My text book also claims that gateways are used for the purpose of
connecting main frame computers to LAN in such a way, that mainframes
don't realize they are connected with LAN

1)
So do gateways connect mainframe PC to LAN in such a way, that other
PCs in LAN perceive this mainframe as being member of this LAN ( thus
it also gets broadcast messages etc )


2)
What is the purpose of connecting mainframe in such a way, that it
doesn't realize it is connected to LAN why shouldn't mainframe know
this?

3)
Main point I don't understand is why needs a gateway to translate
between protocols LAN uses and protocols mainframe uses ( is this
translation between protocols at application layer or network layer )?
Meaning, does mainframe always uses some special protocols which LANs
never use?


thank you
 
 
 

Gateway - can make two totally different layer 3 or 4 protocols to communicate with each other?

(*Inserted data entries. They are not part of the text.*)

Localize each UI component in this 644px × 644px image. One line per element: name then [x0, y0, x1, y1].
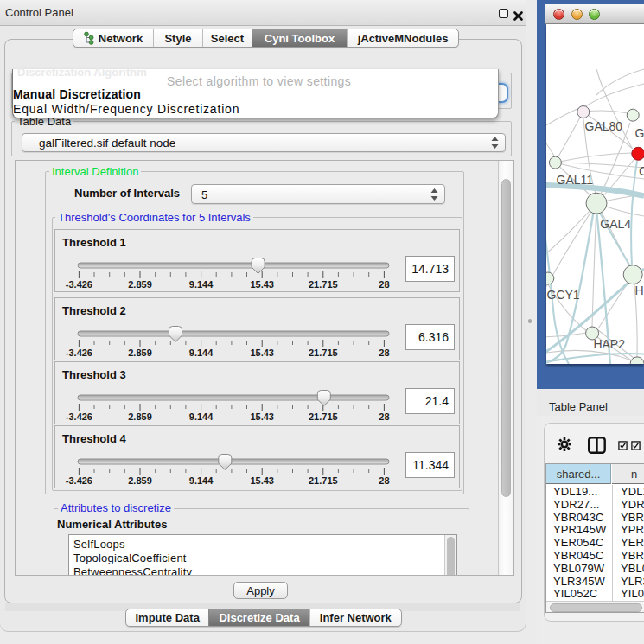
- svg-text:9.144: 9.144: [189, 411, 214, 422]
- svg-text:28: 28: [379, 411, 389, 422]
- svg-text:9.144: 9.144: [189, 348, 214, 358]
- svg-text:-3.426: -3.426: [66, 475, 92, 486]
- svg-text:-3.426: -3.426: [66, 411, 92, 422]
- svg-text:28: 28: [379, 279, 389, 290]
- svg-text:2.859: 2.859: [128, 411, 152, 422]
- svg-text:15.43: 15.43: [250, 475, 274, 486]
- svg-text:H: H: [635, 284, 644, 297]
- svg-text:-3.426: -3.426: [66, 348, 92, 358]
- svg-text:15.43: 15.43: [250, 279, 274, 290]
- svg-text:21.715: 21.715: [309, 348, 338, 358]
- svg-text:2.859: 2.859: [128, 348, 152, 358]
- svg-text:28: 28: [379, 348, 389, 358]
- svg-text:21.715: 21.715: [309, 475, 338, 486]
- svg-text:HAP2: HAP2: [593, 337, 625, 351]
- svg-text:C: C: [639, 164, 644, 178]
- svg-text:2.859: 2.859: [128, 279, 152, 290]
- svg-text:21.715: 21.715: [309, 411, 338, 422]
- svg-text:2.859: 2.859: [128, 475, 152, 486]
- svg-text:15.43: 15.43: [250, 348, 274, 358]
- svg-text:9.144: 9.144: [189, 279, 214, 290]
- svg-text:GAL80: GAL80: [585, 119, 623, 133]
- svg-text:GA: GA: [635, 126, 644, 140]
- svg-text:GAL4: GAL4: [600, 217, 631, 231]
- svg-text:-3.426: -3.426: [66, 279, 92, 290]
- svg-text:28: 28: [379, 475, 389, 486]
- svg-text:21.715: 21.715: [309, 279, 338, 290]
- svg-text:GCY1: GCY1: [547, 288, 580, 302]
- svg-text:15.43: 15.43: [250, 411, 274, 422]
- svg-text:9.144: 9.144: [189, 475, 214, 486]
- svg-text:GAL11: GAL11: [557, 173, 594, 187]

Post by robertwess » Sun, 24 Jun 2007 01:47:31


Most mainframes these days speak TCP/IP quite well, so you often don't
need an external gateway, but you might have one for cost or
performance reasons.

Mainframes historically have used SNA for networking, which is very
different from TCP/IP. While direct SNA connections all the way out
to workstation are perfectly possible, and can run over "normal" LANs
like Ethernet or Token Ring, it's clumsy and expensive. Not only do
you need to SNA stack on the PC, you need the correct network
infrastructure. Older sub-area SNA is not routable in the same sense
that TCP/IP is, so you need to have routers that can also bridge the
SNA traffic in addition to routing the IP stuff, which certainly
complicates management of the network. Or if you had APPN, that's
routable, but the APPN routing functions required pretty expensive
high end routing gear (not for technical reasons, just because of the
limited market).

So even if you need much of the SNA functionality out to the
workstation or near there, a gateway provides a single, much more
manageable point where you can do the translation.

And there are still some reasons for running SNA out to various
servers, but it's pretty strongly avoided at the workstation level
these days.

Internally much of the traffic on the mainframe (and inside a cluster)
is still SNA, and some of what's happened is that the gateway is part
of the standard mainframe TCP/IP stack. For example, 3270 terminal
traffic is almost all SNA internally, and the mainframe TCP/IP stack
provides the TN3270/TELNET gateway function. That's actually a common
function that's offloaded to an external gateway (and then it's low-
overhead SNA traffic between the mainframe and the gateway, and you're
not burning expensive CPU cycles on mundane terminal handling).

Certainly the need for special purpose gateways in the mainframe world
has diminished greatly over the years.